All of the lines below should be output exactly as shown.
######
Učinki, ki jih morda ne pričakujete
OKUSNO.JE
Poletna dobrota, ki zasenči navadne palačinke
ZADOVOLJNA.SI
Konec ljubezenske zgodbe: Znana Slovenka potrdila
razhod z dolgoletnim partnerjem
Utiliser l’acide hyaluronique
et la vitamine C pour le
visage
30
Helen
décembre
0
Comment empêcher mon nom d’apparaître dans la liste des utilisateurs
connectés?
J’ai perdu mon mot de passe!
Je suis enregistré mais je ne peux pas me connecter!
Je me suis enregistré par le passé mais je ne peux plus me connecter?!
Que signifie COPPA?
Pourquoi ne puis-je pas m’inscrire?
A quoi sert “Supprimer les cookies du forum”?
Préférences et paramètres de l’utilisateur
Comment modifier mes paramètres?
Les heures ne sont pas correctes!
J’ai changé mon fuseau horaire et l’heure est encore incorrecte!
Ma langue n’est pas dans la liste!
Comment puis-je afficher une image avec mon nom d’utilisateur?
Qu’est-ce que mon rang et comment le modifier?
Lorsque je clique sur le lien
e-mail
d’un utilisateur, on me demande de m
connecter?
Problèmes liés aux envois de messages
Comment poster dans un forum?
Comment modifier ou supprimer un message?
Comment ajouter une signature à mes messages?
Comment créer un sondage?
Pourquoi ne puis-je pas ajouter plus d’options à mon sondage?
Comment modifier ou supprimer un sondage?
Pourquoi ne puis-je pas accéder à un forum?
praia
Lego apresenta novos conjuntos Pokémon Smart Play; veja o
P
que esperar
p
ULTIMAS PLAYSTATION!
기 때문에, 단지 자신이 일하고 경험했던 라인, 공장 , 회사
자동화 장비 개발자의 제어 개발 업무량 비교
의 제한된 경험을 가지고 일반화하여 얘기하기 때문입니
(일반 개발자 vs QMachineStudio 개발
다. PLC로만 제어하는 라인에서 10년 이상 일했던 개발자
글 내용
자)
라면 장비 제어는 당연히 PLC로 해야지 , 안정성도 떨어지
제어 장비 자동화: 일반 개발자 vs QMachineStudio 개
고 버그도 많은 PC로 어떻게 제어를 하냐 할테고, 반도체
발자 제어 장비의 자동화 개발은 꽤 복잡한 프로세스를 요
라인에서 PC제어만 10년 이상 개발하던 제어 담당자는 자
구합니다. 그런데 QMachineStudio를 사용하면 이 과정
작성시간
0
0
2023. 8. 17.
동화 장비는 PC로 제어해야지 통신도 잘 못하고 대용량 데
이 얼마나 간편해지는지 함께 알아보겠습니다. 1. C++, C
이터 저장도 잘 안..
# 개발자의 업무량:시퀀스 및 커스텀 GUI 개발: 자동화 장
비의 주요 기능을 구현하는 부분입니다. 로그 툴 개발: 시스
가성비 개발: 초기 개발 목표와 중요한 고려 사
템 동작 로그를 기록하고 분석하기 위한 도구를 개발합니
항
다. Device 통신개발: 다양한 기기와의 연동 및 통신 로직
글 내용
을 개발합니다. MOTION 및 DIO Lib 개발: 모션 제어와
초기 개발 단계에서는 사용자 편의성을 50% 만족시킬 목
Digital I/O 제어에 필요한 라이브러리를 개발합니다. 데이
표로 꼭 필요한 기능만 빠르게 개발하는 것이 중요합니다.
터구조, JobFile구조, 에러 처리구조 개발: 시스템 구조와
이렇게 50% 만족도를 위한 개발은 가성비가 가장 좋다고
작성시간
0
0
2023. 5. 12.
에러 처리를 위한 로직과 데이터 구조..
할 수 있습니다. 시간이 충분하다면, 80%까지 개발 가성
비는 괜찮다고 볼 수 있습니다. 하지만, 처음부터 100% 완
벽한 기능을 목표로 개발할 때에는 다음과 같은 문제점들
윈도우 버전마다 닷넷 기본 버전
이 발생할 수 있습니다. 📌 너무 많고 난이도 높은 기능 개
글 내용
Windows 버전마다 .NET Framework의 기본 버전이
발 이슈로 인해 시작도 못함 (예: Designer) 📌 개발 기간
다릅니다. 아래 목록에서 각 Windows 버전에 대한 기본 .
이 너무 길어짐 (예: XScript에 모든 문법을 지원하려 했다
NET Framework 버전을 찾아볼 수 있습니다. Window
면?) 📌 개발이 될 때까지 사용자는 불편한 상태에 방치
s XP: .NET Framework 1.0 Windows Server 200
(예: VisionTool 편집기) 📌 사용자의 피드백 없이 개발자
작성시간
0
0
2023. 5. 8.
######
◆ Answer box
Učinki, ki jih morda ne pričakujete
OKUSNO.JE
Poletna dobrota, ki zasenči navadne palačinke
ZADOVOLJNA.SI
Konec ljubezenske zgodbe: Znana Slovenka potrdila
razhod z dolgoletnim partnerjem
Utiliser l’acide hyaluronique
et la vitamine C pour le
visage
30
Helen
décembre
0
Comment empêcher mon nom d’apparaître dans la liste des utilisateurs
connectés?
J’ai perdu mon mot de passe!
Je suis enregistré mais je ne peux pas me connecter!
Je me suis enregistré par le passé mais je ne peux plus me connecter?!
Que signifie COPPA?
Pourquoi ne puis-je pas m’inscrire?
A quoi sert “Supprimer les cookies du forum”?
Préférences et paramètres de l’utilisateur
Comment modifier mes paramètres?
Les heures ne sont pas correctes!
J’ai changé mon fuseau horaire et l’heure est encore incorrecte!
Ma langue n’est pas dans la liste!
Comment puis-je afficher une image avec mon nom d’utilisateur?
Qu’est-ce que mon rang et comment le modifier?
Lorsque je clique sur le lien
e-mail
d’un utilisateur, on me demande de m
connecter?
Problèmes liés aux envois de messages
Comment poster dans un forum?
Comment modifier ou supprimer un message?
Comment ajouter une signature à mes messages?
Comment créer un sondage?
Pourquoi ne puis-je pas ajouter plus d’options à mon sondage?
Comment modifier ou supprimer un sondage?
Pourquoi ne puis-je pas accéder à un forum?
praia
Lego apresenta novos conjuntos Pokémon Smart Play; veja o
P
que esperar
p
ULTIMAS PLAYSTATION!
기 때문에, 단지 자신이 일하고 경험했던 라인, 공장 , 회사
자동화 장비 개발자의 제어 개발 업무량 비교
의 제한된 경험을 가지고 일반화하여 얘기하기 때문입니
(일반 개발자 vs QMachineStudio 개발
다. PLC로만 제어하는 라인에서 10년 이상 일했던 개발자
글 내용
자)
라면 장비 제어는 당연히 PLC로 해야지 , 안정성도 떨어지
제어 장비 자동화: 일반 개발자 vs QMachineStudio 개
고 버그도 많은 PC로 어떻게 제어를 하냐 할테고, 반도체
발자 제어 장비의 자동화 개발은 꽤 복잡한 프로세스를 요
라인에서 PC제어만 10년 이상 개발하던 제어 담당자는 자
구합니다. 그런데 QMachineStudio를 사용하면 이 과정
작성시간
0
0
2023. 8. 17.
동화 장비는 PC로 제어해야지 통신도 잘 못하고 대용량 데
이 얼마나 간편해지는지 함께 알아보겠습니다. 1. C++, C
이터 저장도 잘 안..
# 개발자의 업무량:시퀀스 및 커스텀 GUI 개발: 자동화 장
비의 주요 기능을 구현하는 부분입니다. 로그 툴 개발: 시스
가성비 개발: 초기 개발 목표와 중요한 고려 사
템 동작 로그를 기록하고 분석하기 위한 도구를 개발합니
항
다. Device 통신개발: 다양한 기기와의 연동 및 통신 로직
글 내용
을 개발합니다. MOTION 및 DIO Lib 개발: 모션 제어와
초기 개발 단계에서는 사용자 편의성을 50% 만족시킬 목
Digital I/O 제어에 필요한 라이브러리를 개발합니다. 데이
표로 꼭 필요한 기능만 빠르게 개발하는 것이 중요합니다.
터구조, JobFile구조, 에러 처리구조 개발: 시스템 구조와
이렇게 50% 만족도를 위한 개발은 가성비가 가장 좋다고
작성시간
0
0
2023. 5. 12.
에러 처리를 위한 로직과 데이터 구조..
할 수 있습니다. 시간이 충분하다면, 80%까지 개발 가성
비는 괜찮다고 볼 수 있습니다. 하지만, 처음부터 100% 완
벽한 기능을 목표로 개발할 때에는 다음과 같은 문제점들
윈도우 버전마다 닷넷 기본 버전
이 발생할 수 있습니다. 📌 너무 많고 난이도 높은 기능 개
글 내용
Windows 버전마다 .NET Framework의 기본 버전이
발 이슈로 인해 시작도 못함 (예: Designer) 📌 개발 기간
다릅니다. 아래 목록에서 각 Windows 버전에 대한 기본 .
이 너무 길어짐 (예: XScript에 모든 문법을 지원하려 했다
NET Framework 버전을 찾아볼 수 있습니다. Window
면?) 📌 개발이 될 때까지 사용자는 불편한 상태에 방치
s XP: .NET Framework 1.0 Windows Server 200
(예: VisionTool 편집기) 📌 사용자의 피드백 없이 개발자
작성시간
0
0
2023. 5. 8.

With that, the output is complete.